Mejor época: Todo el año; primavera y otoño menos concurridos.
Costes: Ciudad gratuita; museos y castillos de pago (consultar actualidad).
Seguridad: Sencillo.
Consejos:
- Combinar el casco antiguo y los castillos reales en un día
Contexto e historia
Füssen se sitúa en el punto más meridional de la famosa Ruta Romántica, allí donde el Lech sale de las montañas hacia el antepaís del Allgäu y discurre rugiendo a través de la ciudad. Ya en época romana la localidad tenía importancia, pues por aquí pasaba la Via Claudia Augusta, la importante carretera que unía el norte de Italia con Augsburgo. En la Edad Media Füssen pasó a los obispos de Augsburgo, que la convirtieron en su residencia de verano, y todavía hoy el Hohes Schloss, con su pintura en trampantojo, y el monasterio benedictino de St.
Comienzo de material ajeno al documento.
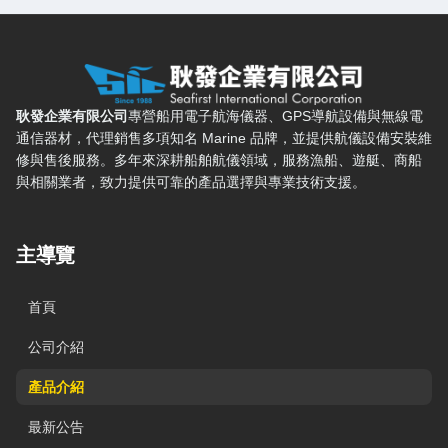
耿發企業有限公司 — 網站概要、主導覽與聯絡方式
耿發企業有限公司
專營船用電子航海儀器、GPS導航設備與無線電
通信器材，代理銷售多項知名 Marine 品牌，並提供航儀設備安裝維
修與售後服務。多年來深耕船舶航儀領域，服務漁船、遊艇、商船
與相關業者，致力提供可靠的產品選擇與專業技術支援。
主導覽
首頁
公司介紹
產品介紹
最新公告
Mang marcan la imagen del casco antiguo.
Una tradición especial es la construcción de laúdes y violines: durante siglos Füssen figuró entre las cunas de este oficio en Europa, y en el museo de la ciudad instrumentos artísticos recuerdan ese apogeo. Tras la Guerra de los Treinta Años y un incendio devastador, la ciudad solo volvió a prosperar cuando los reyes bávaros descubrieron la región para sí. A la vista se elevan hoy los castillos de Neuschwanstein y Hohenschwangau, aquellas construcciones de cuento de los reyes bávaros, cuyo más conocido, Luis II, pasó aquí su infancia y más tarde mandó erigir su castillo más famoso. Estas construcciones dieron a toda la zona su fama romántica y atraen a visitantes de todo el mundo. Encajada entre los lagos del antepaís alpino y las primeras cumbres de los Alpes del Allgäu y de Ammergau, Füssen forma así la puerta a un paisaje en el que la historia, el romanticismo real y el telón de montaña se reúnen en el espacio más reducido.